In the general population, the prevalence for genetic mutation of GS is estimated to be 10–19% (6,912), whereas clinically apparent GS ranges from 3% to 10% (13,14). Thus, manifestation of GS requires an additional factor that increases bilirubin load, impairs hepatic uptake of bilirubin, or impairs efficiency of glucuronidation (6). Classical teaching is that GS is first clinically apparent following puberty, however, more recent data would suggest manifestation in the neonatal period. Infants with GS genotypes have a more rapid rise in transcutaneous jaundice index over the first 2 d of life than infants with normal genotypes. Despite the more rapid rise, the maximum bilirubin index is no different in GS and normal infants (12).

In our study, we controlled for age, gender, race, disease severity, and breast-feeding, when comparing the prevalence of GS genotypes in IPS and HPS. Controlling for the age of the patients when assessing the genotypes, any contribution from physiologic jaundice was removed. Controlling for race removed the differences in bilirubin levels seen among the various races. Controlling for disease severity removed the effect of metabolic derangement in the manifestation of GS. Controlling for breast-feeding when assessing the genotypes negated any effect it may have on unmasking GS. A GS genotype was found in 10.7% of the infants with HPS alone, within the known range for the general population. A GS genotype was found in 43.8% of infants with IPS. A previous study documented the presence of GS genotypes in 67% of individuals with IPS and a normal genotype in all the HPS subjects (8). However, it was a small study (3 IPS, 10 HPS) and did not control for demographic differences or illness severity (8).

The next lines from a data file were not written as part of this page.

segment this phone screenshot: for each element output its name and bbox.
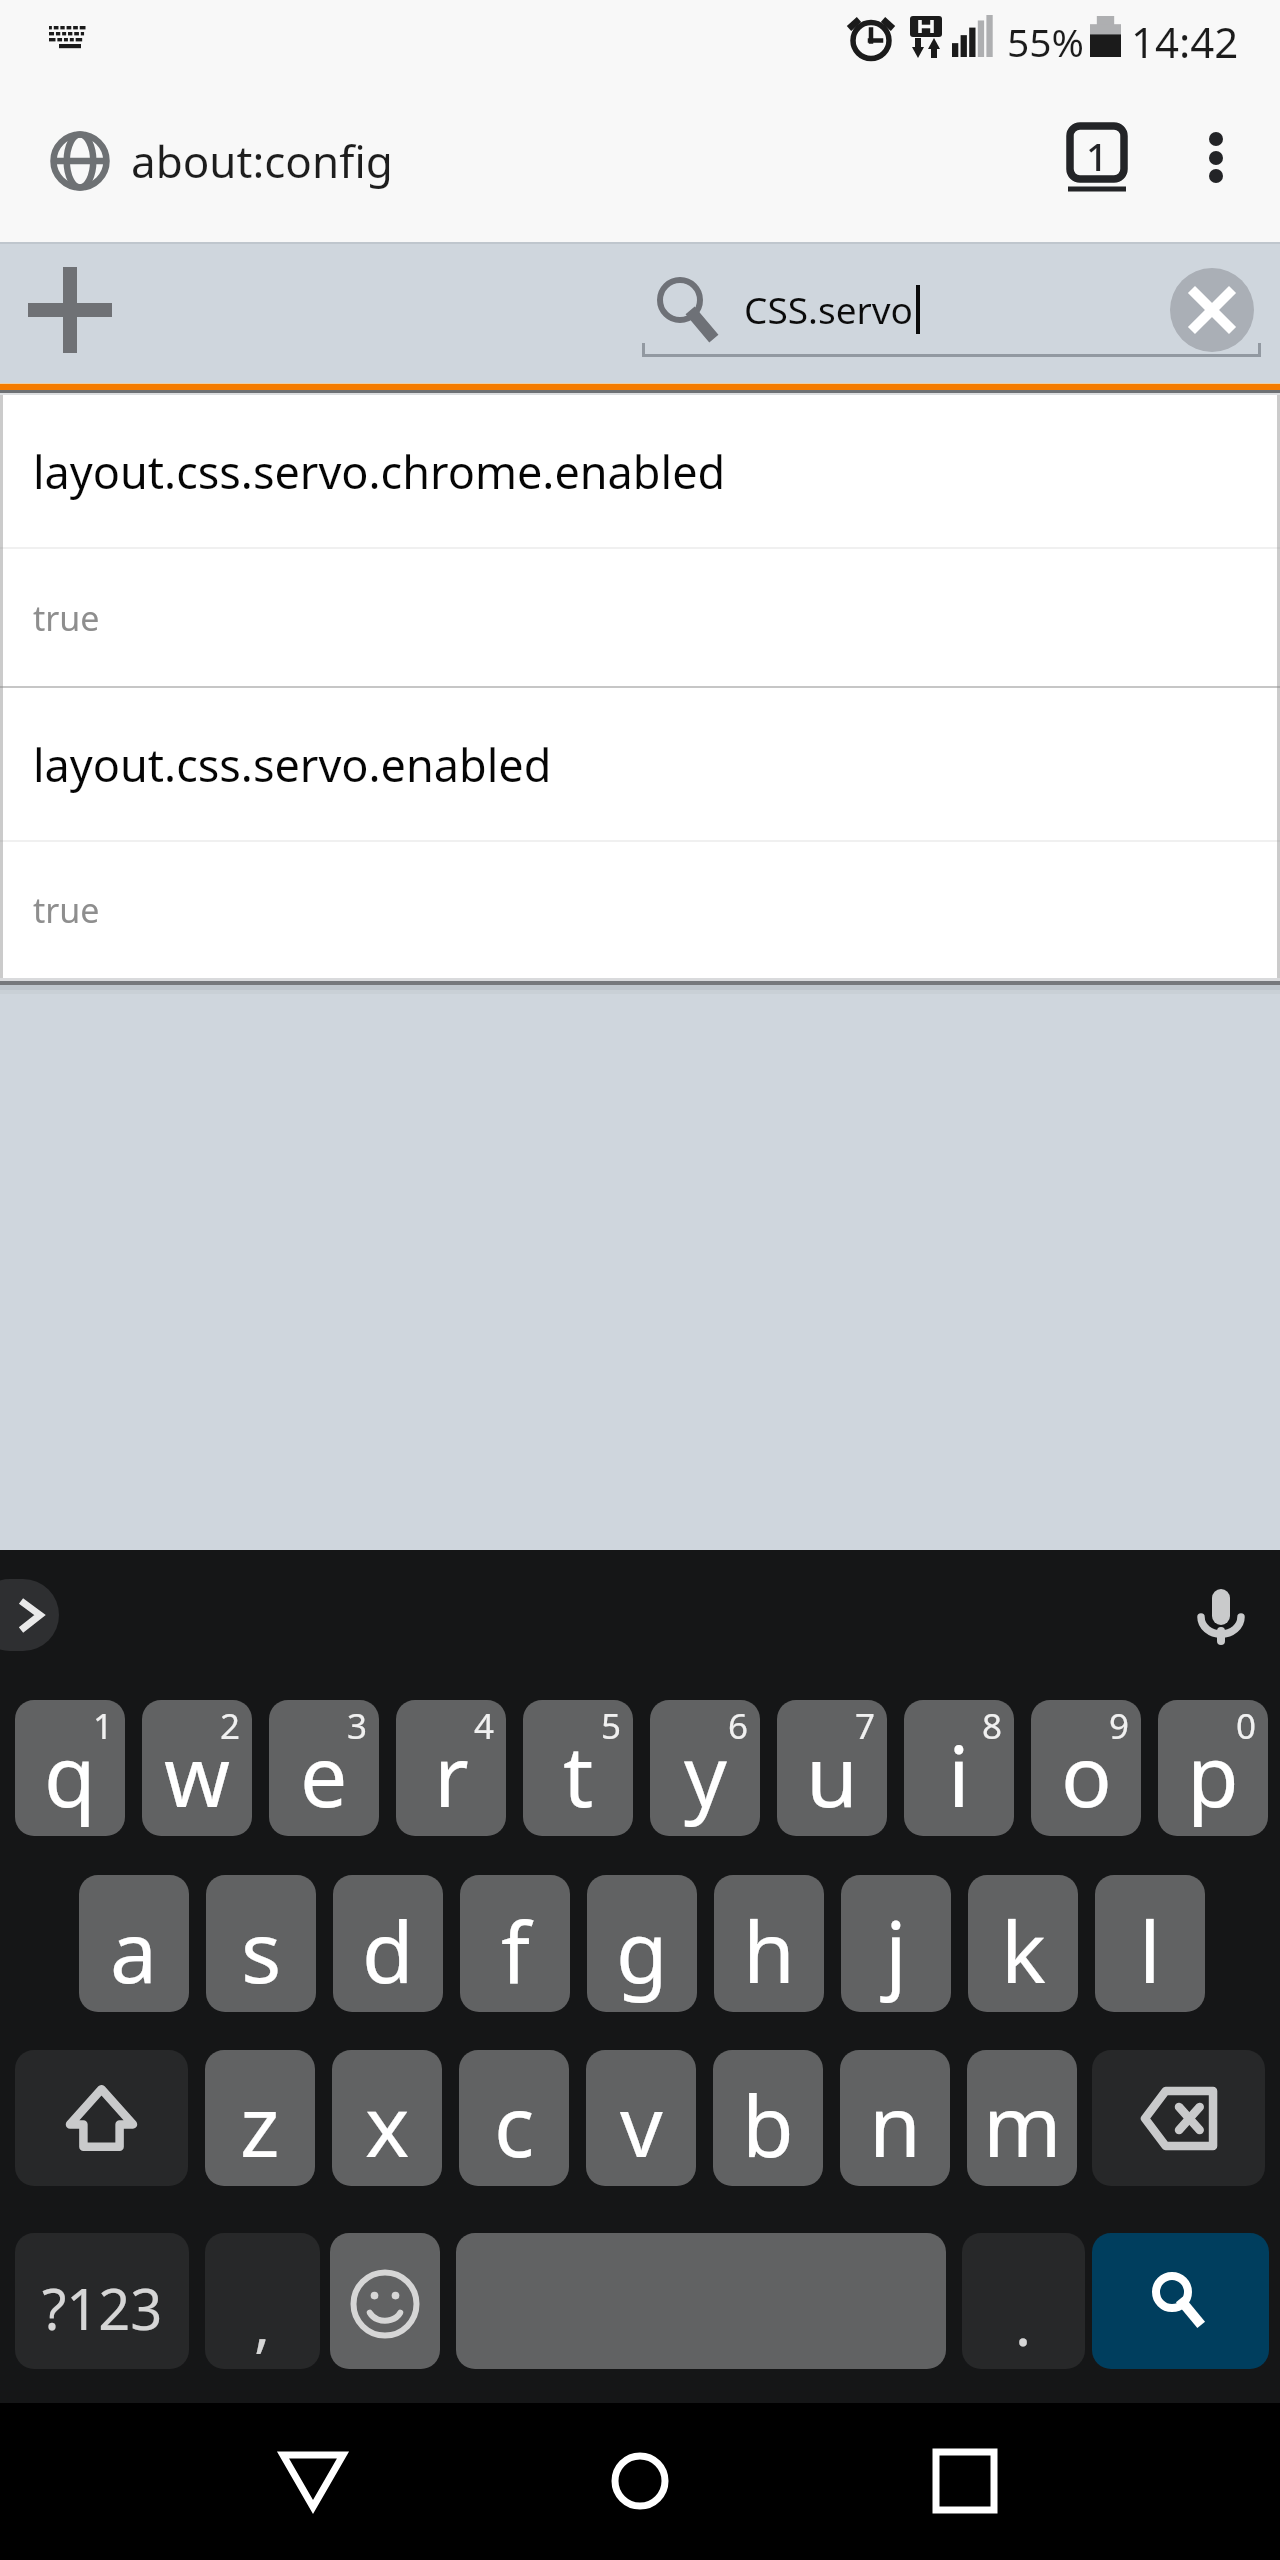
button[interactable]: b <box>713 2050 823 2186</box>
button[interactable]: More options <box>1166 118 1266 218</box>
button[interactable]: e <box>269 1700 379 1836</box>
button[interactable]: true <box>0 549 1280 686</box>
button[interactable]: u <box>777 1700 887 1836</box>
button[interactable]: New tab <box>10 250 130 370</box>
button[interactable]: t <box>523 1700 633 1836</box>
staticText: about:config <box>131 131 393 191</box>
staticText: j <box>885 1893 907 2007</box>
button[interactable]: g <box>587 1875 697 2012</box>
staticText: ?123 <box>42 2270 163 2346</box>
staticText: r <box>434 1717 469 1831</box>
staticText: 2 <box>220 1702 241 1750</box>
button[interactable]: c <box>459 2050 569 2186</box>
staticText: 4 <box>474 1702 495 1750</box>
staticText: 1 <box>93 1702 114 1750</box>
staticText: 8 <box>982 1702 1003 1750</box>
button[interactable]: o <box>1031 1700 1141 1836</box>
staticText: , <box>254 2282 271 2364</box>
button[interactable]: m <box>967 2050 1077 2186</box>
staticText: . <box>1015 2282 1032 2364</box>
staticText: CSS.servo <box>744 284 913 334</box>
button[interactable]: z <box>205 2050 315 2186</box>
button[interactable]: q <box>15 1700 125 1836</box>
staticText: layout.css.servo.enabled <box>33 734 552 795</box>
staticText: g <box>616 1893 668 2007</box>
button[interactable]: Shift <box>15 2050 188 2186</box>
staticText: p <box>1187 1717 1239 1831</box>
button[interactable]: Search <box>1092 2233 1269 2369</box>
staticText: c <box>494 2067 535 2181</box>
button[interactable]: ?123 <box>15 2233 189 2369</box>
staticText: l <box>1139 1893 1161 2007</box>
staticText: o <box>1061 1717 1112 1831</box>
staticText: m <box>983 2067 1062 2181</box>
button[interactable]: Expand suggestions <box>0 1579 59 1651</box>
staticText: h <box>743 1893 795 2007</box>
staticText: d <box>362 1893 414 2007</box>
button[interactable]: true <box>0 842 1280 978</box>
staticText: f <box>501 1893 530 2007</box>
button[interactable]: r <box>396 1700 506 1836</box>
button[interactable]: h <box>714 1875 824 2012</box>
staticText: v <box>620 2067 663 2181</box>
button[interactable]: , <box>205 2233 320 2369</box>
button[interactable]: p <box>1158 1700 1268 1836</box>
staticText: 0 <box>1236 1702 1257 1750</box>
button[interactable]: a <box>79 1875 189 2012</box>
staticText: k <box>1001 1893 1046 2007</box>
button[interactable]: . <box>962 2233 1085 2369</box>
staticText: true <box>33 595 100 641</box>
button[interactable]: Tabs <box>1043 99 1151 207</box>
staticText: a <box>110 1893 158 2007</box>
button[interactable]: Back <box>253 2425 373 2545</box>
staticText: 7 <box>855 1702 876 1750</box>
button[interactable]: i <box>904 1700 1014 1836</box>
button[interactable]: n <box>840 2050 950 2186</box>
button[interactable]: Clear search <box>1170 268 1254 352</box>
button[interactable]: j <box>841 1875 951 2012</box>
button[interactable]: Voice input <box>1186 1575 1256 1645</box>
staticText: s <box>241 1893 282 2007</box>
staticText: e <box>300 1717 348 1831</box>
staticText: b <box>742 2067 794 2181</box>
button[interactable]: y <box>650 1700 760 1836</box>
staticText: y <box>684 1717 727 1831</box>
button[interactable]: f <box>460 1875 570 2012</box>
button[interactable]: Home <box>580 2421 700 2541</box>
staticText: 3 <box>347 1702 368 1750</box>
button[interactable]: Space <box>456 2233 946 2369</box>
staticText: w <box>164 1717 231 1831</box>
button[interactable]: l <box>1095 1875 1205 2012</box>
staticText: i <box>948 1717 970 1831</box>
button[interactable]: w <box>142 1700 252 1836</box>
staticText: x <box>365 2067 410 2181</box>
button[interactable]: d <box>333 1875 443 2012</box>
staticText: true <box>33 887 100 933</box>
button[interactable]: about:config <box>0 80 393 242</box>
staticText: 55% <box>1007 15 1085 68</box>
button[interactable]: Backspace <box>1092 2050 1265 2186</box>
staticText: 14:42 <box>1131 13 1239 70</box>
button[interactable]: Emoji <box>330 2233 440 2369</box>
staticText: 9 <box>1109 1702 1130 1750</box>
staticText: q <box>44 1717 96 1831</box>
staticText: layout.css.servo.chrome.enabled <box>33 441 726 502</box>
button[interactable]: Recents <box>905 2421 1025 2541</box>
button[interactable]: layout.css.servo.enabled <box>0 688 1280 840</box>
staticText: n <box>869 2067 921 2181</box>
button[interactable]: s <box>206 1875 316 2012</box>
staticText: z <box>240 2067 280 2181</box>
staticText: 6 <box>728 1702 749 1750</box>
staticText: 1 <box>1086 130 1108 182</box>
staticText: t <box>563 1717 594 1831</box>
button[interactable]: layout.css.servo.chrome.enabled <box>0 395 1280 547</box>
button[interactable]: x <box>332 2050 442 2186</box>
staticText: 5 <box>601 1702 622 1750</box>
button[interactable]: v <box>586 2050 696 2186</box>
staticText: u <box>806 1717 858 1831</box>
button[interactable]: k <box>968 1875 1078 2012</box>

In our series, the risk of having a GS genotype was 4.1-fold higher in IPS than HPS. These results suggest that GS plays a role in infants with IPS. The mechanism accounting for the phenotypic manifestation of GS cannot be stated with certainty, however, an attractive theory is that persistent vomiting in HPS is in essence a “forced fast.” This is similar, but to a greater extent, to the overnight fast used to clinically diagnose GS. The reason for jaundice in those infants with IPS and non-GS genotypes remains uncertain. Possibly the true prevalence of GS was underestimated by only testing for the most common genetic abnormality accounting for GS. However, abnormalities in the promoter region of the UGT1A1 gene account for the vast majority of GS (6,9).

In conclusion, the prevalence of IPS was 14.3% for all infants with HPS seen over a 13-y period at our institution. It appears that severity of metabolic stress, as measured by elevated bicarbonate and decreased chloride, plays a role in the manifestation of jaundice in infants with HPS. When all demographic data and biochemical tests are controlled for, the risk of having a mutation for GS is 4.1-fold higher in IPS than HPS. These data support the notion that GS is in part responsible for IPS and further supports the concept that GS can present during infancy if significant physiologic stress is experienced.